2) Büyük Britanya kutsal mekânları tanıyacak ve onların saldırılara karşı korunacağını taahhüt edecektir.
3) Uygun zamanı geldiğinde Büyük Britanya Arap dostlarına uygun bir hükümet kurulması konusunda en detaylı önerilerini verecek ve kendilerine bu konuda destek sağlayacaktır.
4) Buna karşılık Araplar da yalnız Büyük Britanya’nın önerilerini esas alacakları konusunda karar vermişler ve bir yönetim oluşturulması sürecinde Avrupalı danışmanlar bulunması gerektiğinde, bunları İngiliz danışman ve yetkililerden bulacaklarını kabul etmişlerdir.
5) Bağdat ve Basra vilayetleri konusuna gelince… Bu bölgelerin yabancı güçlerin saldırılarına karşı korunması ve ortak çıkarlar doğrultusunda en iyi şekilde yönetilmesi için, yönetimin doğrudan İngilizlere verilmesi gerektiği açıktır.

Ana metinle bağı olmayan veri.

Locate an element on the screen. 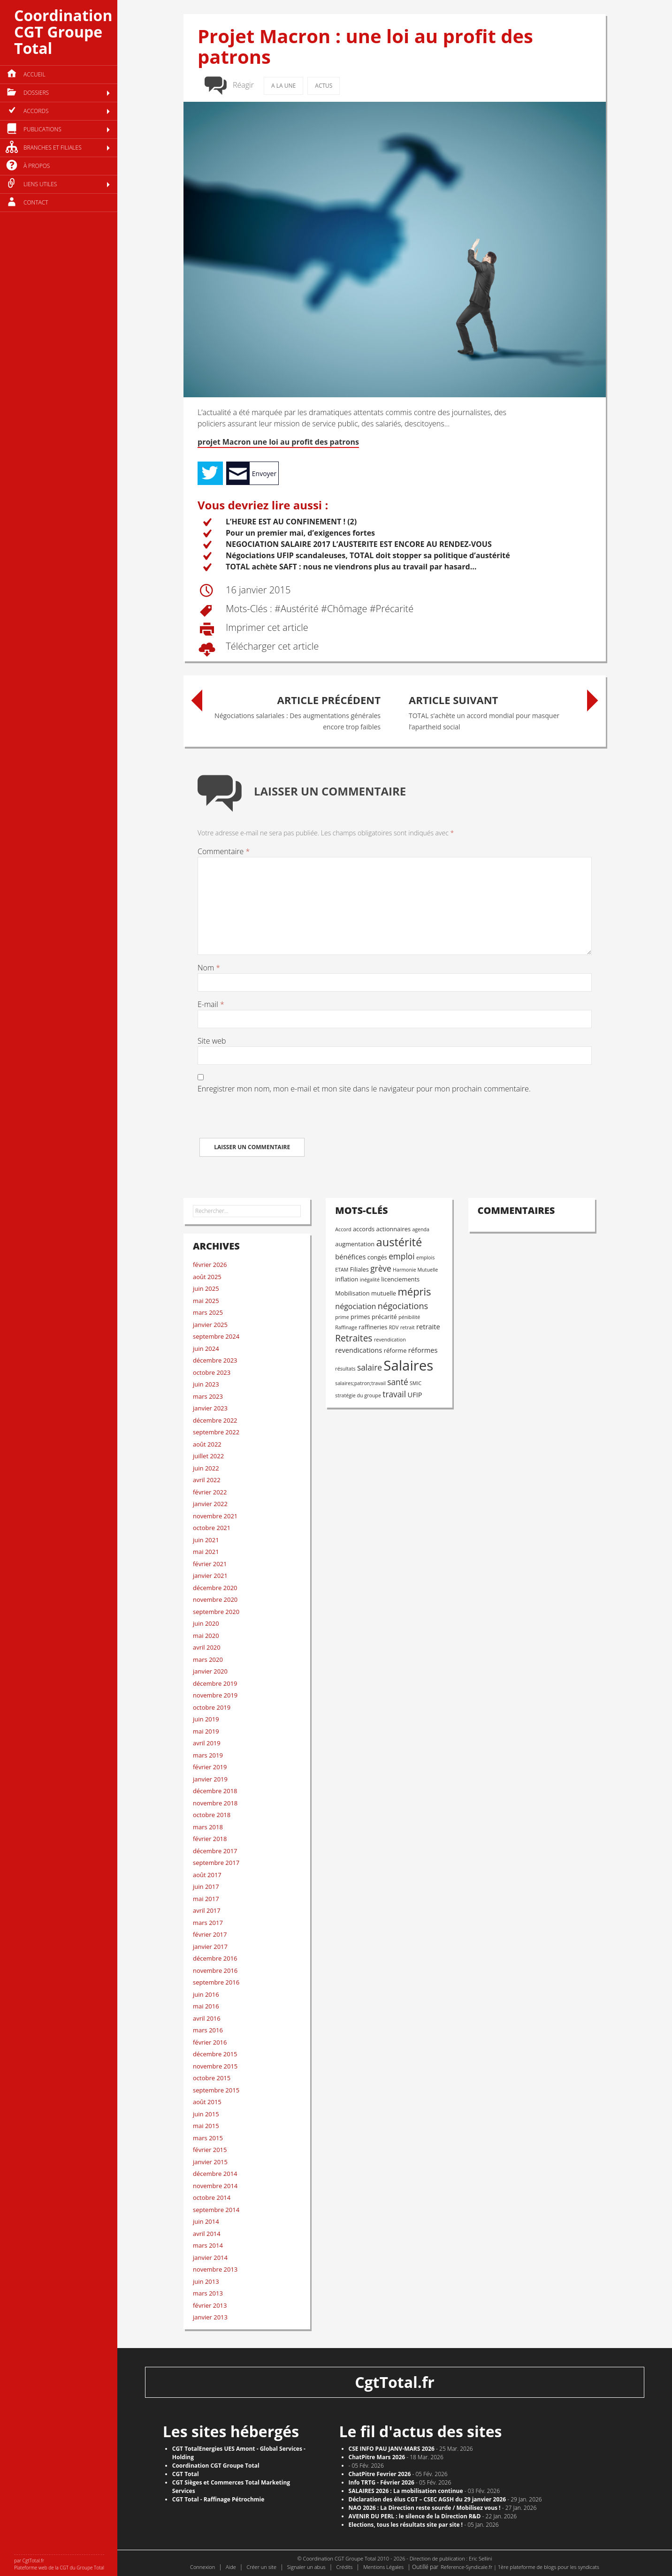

Bu deklarasyonun siz Arap dostlarımıza duyduğumuz derin sempatiyi göstereceğini ve aramızda sıkı bir işbirliğinin temellerini atacağına inanıyorum. Bu yolla, Türklerin bölgeden kovulacağını ve yüzyıllardır Türk boyunduruğu altında zor zamanlar geçiren Arap ulusunun kendi ülkelerinde özgürleşeceğine güvenim tamdır…”
ORTADOĞU’NUN PAYLAŞIMI
Fransızlar ile yapılan gizli görüşmeler çerçevesinde imza altına alınan ve savaş sonrası – ki bu Osmanlı sonrası demek olur – Ortadoğu’nun bölüşümünü esas alan Sykes Picot Anlaşması’nın temelinde Araplara verilen bu güvence vardır. Londra’da görev yapan Arap Bürosunun titiz çalışmalardan sonra vardığı sonucu aşağıda özetlemek gerekirse:
“Türkiye’nin varlığı son bulmalı… İzmir Yunan olmalı; Antalya İtalyanca konuşmalı. Güney Toroslar ve Suriye Fransa’nın, Doğu Anadolu Ermenilerin, Filistin bizlerin, geriye ne kalıyorsa İstanbul dahil Rusların olmalı…”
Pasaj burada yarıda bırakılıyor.